From week 5 onward, females had significantly greater cortex volumes than males. The volume of the adrenal medulla was also larger in female than in male mice (significant at 3, 7, 9, and 11 wk). Adrenal cortex volumes reached their maximum at an age of 7 wk (males: 2.60 ± 0.18 mm³; females: 3.90 ± 0.39 mm³; Fig. 2A) and then decreased by 40 and 20% in male and female mice, respectively.

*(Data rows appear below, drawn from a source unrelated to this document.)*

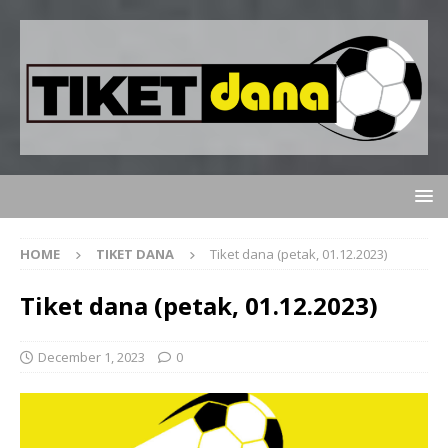
HOME
TIKET DANA
Tiket dana (petak, 01.12.2023)
Tiket dana (petak, 01.12.2023)
December 1, 2023
0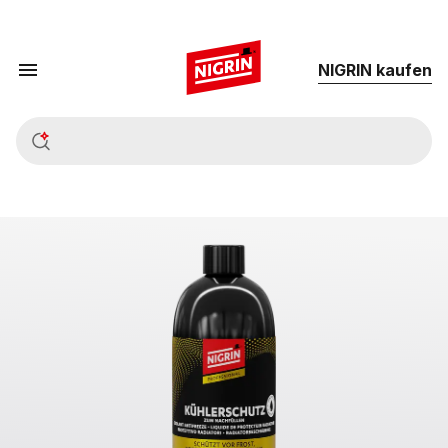
NIG­RIN kau­fen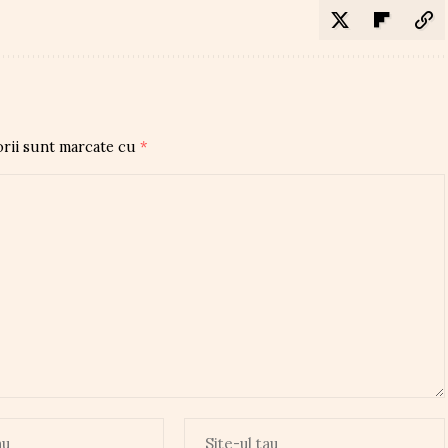
orii sunt marcate cu
*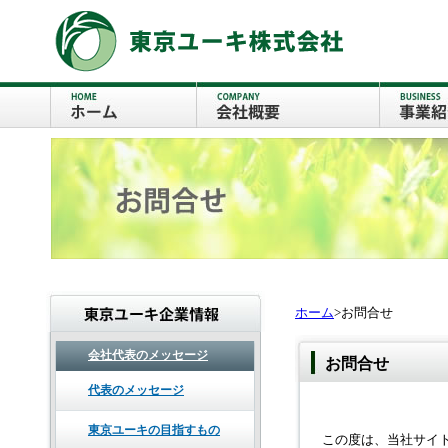
ホーム
>お問合せ
会社代表のメッセージ
お問合せ
代表のメッセージ
東京ユーキの目指すもの
この度は、当社サイ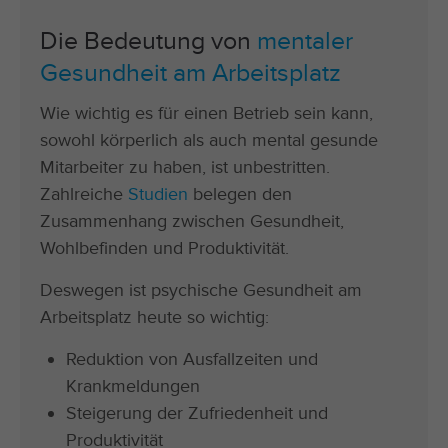
Die Bedeutung von
mentaler
Gesundheit am Arbeitsplatz
Wie wichtig es für einen Betrieb sein kann,
sowohl körperlich als auch mental gesunde
Mitarbeiter zu haben, ist unbestritten.
Zahlreiche
Studien
belegen den
Zusammenhang zwischen Gesundheit,
Wohlbefinden und Produktivität.
Deswegen ist psychische Gesundheit am
Arbeitsplatz heute so wichtig:
Reduktion von Ausfallzeiten und
Krankmeldungen
Steigerung der Zufriedenheit und
Produktivität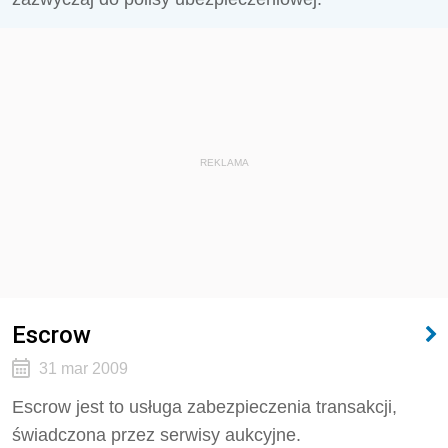
REKLAMA
Escrow
31 mar 2009
Escrow jest to usługa zabezpieczenia transakcji,
świadczona przez serwisy aukcyjne.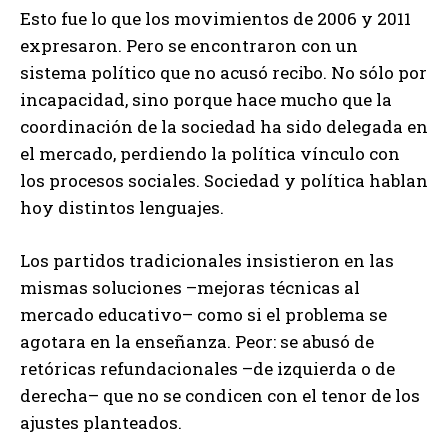
Esto fue lo que los movimientos de 2006 y 2011
expresaron. Pero se encontraron con un
sistema político que no acusó recibo. No sólo por
incapacidad, sino porque hace mucho que la
coordinación de la sociedad ha sido delegada en
el mercado, perdiendo la política vínculo con
los procesos sociales. Sociedad y política hablan
hoy distintos lenguajes.
Los partidos tradicionales insistieron en las
mismas soluciones –mejoras técnicas al
mercado educativo– como si el problema se
agotara en la enseñanza. Peor: se abusó de
retóricas refundacionales –de izquierda o de
derecha– que no se condicen con el tenor de los
ajustes planteados.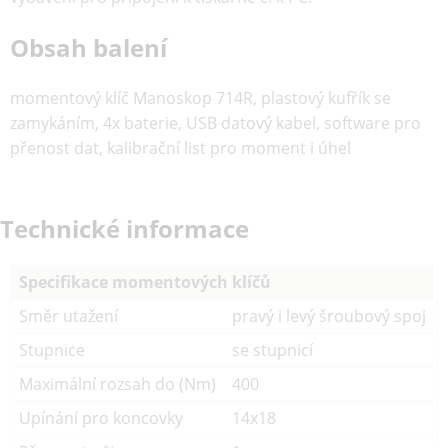
Obsah balení
momentový klíč Manoskop 714R, plastový kufřík se
zamykáním, 4x baterie, USB datový kabel, software pro
přenost dat, kalibrační list pro moment i úhel
Technické informace
Specifikace momentových klíčů
Směr utažení
pravý i levý šroubový spoj
Stupnice
se stupnicí
Maximální rozsah do (Nm)
400
Upínání pro koncovky
14x18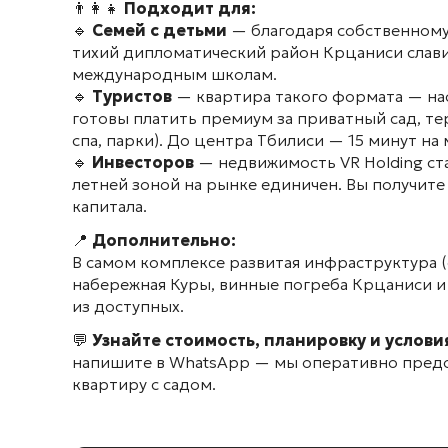
👨‍👩‍👧
Подходит для:
🔹
Семей с детьми
— благодаря собственному 
тихий дипломатический район Крцаниси слави
международным школам.
🔹
Туристов
— квартира такого формата — на
готовы платить премиум за приватный сад, те
спа, парки). До центра Тбилиси — 15 минут на
🔹
Инвесторов
— недвижимость VR Holding ст
летней зоной на рынке единичен. Вы получите
капитала.
📍
Дополнительно:
В самом комплексе развитая инфраструктура (
набережная Куры, винные погреба Крцаниси и
из доступных.
💬
Узнайте стоимость, планировку и услов
напишите в WhatsApp — мы оперативно предо
квартиру с садом.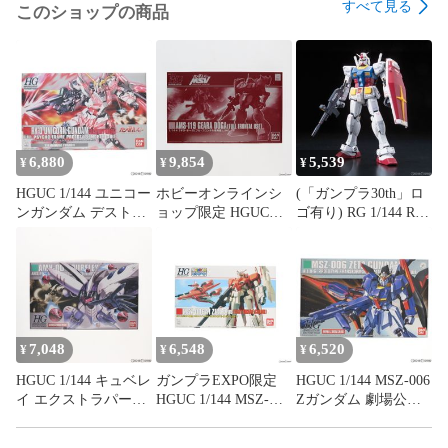
すべて見る
このショップの商品
6,880
9,854
5,539
¥
¥
¥
HGUC 1/144 ユニコー
ホビーオンラインシ
(「ガンプラ30th」ロ
ンガンダム デストロ
ョップ限定 HGUC
ゴ有り) RG 1/144 RX-
イモード チタニウム
1/144 AMS-119 ギ
78-2 ガンダム 機動戦
フィニッシュ 機動戦
ラ・ドーガ(フル・フ
士ガンダム プラモデ
士ガンダムUC(ユニコ
ロンタル専用機) 機動
ル バンダイ
ーン) プラモデル
戦士ガンダムUC(ユニ
(0169482) バンダイ
コーン) MSV プラモ
デル(0176954) バンダ
イ
7,048
6,548
6,520
¥
¥
¥
HGUC 1/144 キュベレ
ガンプラEXPO限定
HGUC 1/144 MSZ-006
イ エクストラパール
HGUC 1/144 MSZ-
Zガンダム 劇場公開
バージョン(劇場公開
006A1 ゼータプラス
記念版(エクストラフ
記念版) 機動戦士Zガ
(テスト機イメージカ
ィニッシュVer.) 機動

View larger version (20K): [in this window] [in a new window]   Fig. 2. A and B: total volumes of the adrenal cortical (A) and medullar (B) compartments in female (circles) and male (squares) mice. Volumes were quantified by quantitative stereology as described in MATERIALS AND METHODS. Data are presented as means and SD; different superscripts (females: a, b, c, and males: x, y, z) indicate significant (P < 0.05) differences within genders (by Bonferroni post hoc test, for details, see MATERIALS AND METHODS). *Significant differences between genders at defined ages (P < 0.05; n 3/sex/age group).

Analysis of the cortical compartment. Because the adrenal cortex is composed of three different histological zones, we examined the growth kinetics of each zone. In spite of a twofold higher adrenal weight in female mice, the volumes of the zona glomerulosa were similar in both genders with the exception of 9-wk-old mice. In females, the zona glomerulosa reached its final volume at an age of 7 wk. In males, the zona glomerulosa increased in volume until week 7, declined between weeks 7 and 9, and increased again between weeks 9 and 11 (Fig. 3A).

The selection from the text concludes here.